The old saying, “It’s not what you know, it’s who you know that matters” is in desperate need of a 21st-century makeover.
In today's digital workplace, a more appropriate adage might be, “What you know depends on who you know.”
Pioneering businesses have recognized this and replaced outdated hierarchical management structures with dynamic cross-functional teams. That, in turn, has fueled unprecedented innovation.
Yet even as advances in collaboration and technology allow people to collaborate in ways unimaginable a generation ago, the pace of change and volume of data has made finding experts and their invaluable knowledge more challenging. That’s forcing many leaders to think outside the (search) box.
The average worker wastes nearly two hours a day looking for information. That’s 120 minutes when they aren't ideating, innovating or producing anything. They're just plugging words into an intranet search box hoping to uncover the most relevant, up-to-date results so they can do their jobs more effectively.

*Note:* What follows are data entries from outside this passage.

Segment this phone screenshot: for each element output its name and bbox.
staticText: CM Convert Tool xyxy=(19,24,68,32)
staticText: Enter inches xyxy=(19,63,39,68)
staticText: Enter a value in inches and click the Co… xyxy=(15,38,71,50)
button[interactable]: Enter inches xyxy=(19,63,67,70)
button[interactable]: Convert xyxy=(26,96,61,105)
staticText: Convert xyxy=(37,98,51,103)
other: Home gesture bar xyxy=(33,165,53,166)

Think of it this way: the equivalent of one out of every four employees spends all day, every day simply trying to find critical information and expertise. Multiply that by 25 percent of your workforce by their average salary and you’ll begin to get a sense of just how important (and expensive) search has become.
2 Big Barriers to Search: Fragmentation and Expectations
There are plenty of barriers to successful enterprise search, but they broadly fall into two distinct categories: fragmentation and expectations.
The average modern enterprise has data spread across 329 business applications.
This explosion of apps has resulted in more choice and innovation in the enterprise than ever before. It has also meant specific lines of business and key vertical functions finally have the solutions they need to help them do their jobs better.
Across the board, routine work is being automated, which is freeing employees to deliver even more value. And they are — individuals and teams are thriving in the digital workplace.
But all of that goodness comes at a cost.
Organizations are struggling to efficiently achieve desired business outcomes, largely because of this technology fragmentation. It's more challenging to work across teams, find content and experts, and gain insights about how work is happening across the organization.
As a result, some estimate productivity growth has flattened and valuable corporate memory is getting locked away inside of all those tools. The proliferation of enterprise apps is clearly hamstringing search as well. There goes another two hours wasted. Tic tock.
That spectacular fragmentation is happening at the same time that people’s expectations for technology have radically changed.
Over the past few years, digital has become fully engrained into our daily lives. But consumer technology doesn't play by the same rules as the enterprise variety. Take Google's PageRank search algorithm. It has access to a vast world of free and open information and analytics, which can be used to constantly influence and refine and the relevancy of results.
Compare that to the enterprise, where there are hundreds of separate tools, each with their own complex entitlement systems, access requirements and varying support of APIs. Under those conditions, delivering an experience that meets user's expectations may seem next to impossible.
Is the Solution to Enterprise Search Problems in Sight?
As human beings, we have a fixed amount of attention and time we can devote to solving problems. However, as we have seen over and over again, technology can efficiently and effectively deal with a ton of information, and the solutions to today's barriers are not that far off.
Some forward-looking companies are already bringing more intelligence into their organizations through the latest AI-powered systems.
Artificial Intelligence and the Work Graph
The growing adoption of artificial intelligence in the workplace will eventually help internal search engines overcome the performance and accuracy limitations that currently prevent them from matching expectations from consumer solutions.
With organizational network analysis (ONA) as a framework, businesses are beginning to utilize machine learning and predictive analytics in order to glean insights from their "work graph" (the relationships between the people, content and communities within an organization) — an approach that closes the gap between expectations and information surfaced.
To get ready for that kind of enterprise search, companies need to knock down the barriers to information gathering.
A Little Help from the Hub
A collaboration hub can help defragment organizational silos by integrating and connecting solutions. This approach aggregates data across systems to better understand the relationships between people and content.
By using topic and sentiment analysis, content can be ranked based on the relative strength of people’s interactions. The enterprise search of tomorrow will emulate the success of consumer search engines like Google by going beyond keywords. It will analyze real people’s behavior patterns at work, and deliver results that are contextual to a company’s unique culture and organizational metadata (i.e. who knows what and who knows whom). [PDF]
Reason for Hope
Knowledge — and our ability to access it — has never been more important.
Keyword searches won’t cut it as a long-term solution in this era of non-routine work and information overload. As the amount of data continues to grow exponentially, organizations will look to artificial intelligence to take on many important business functions, including search.
As systems including AI, ONA and the work graph evolve, search will improve as well, eventually anticipating answers in advance. Only then will employees win back their time and companies their precious resources. And, in the end, isn't that a result worth searching for?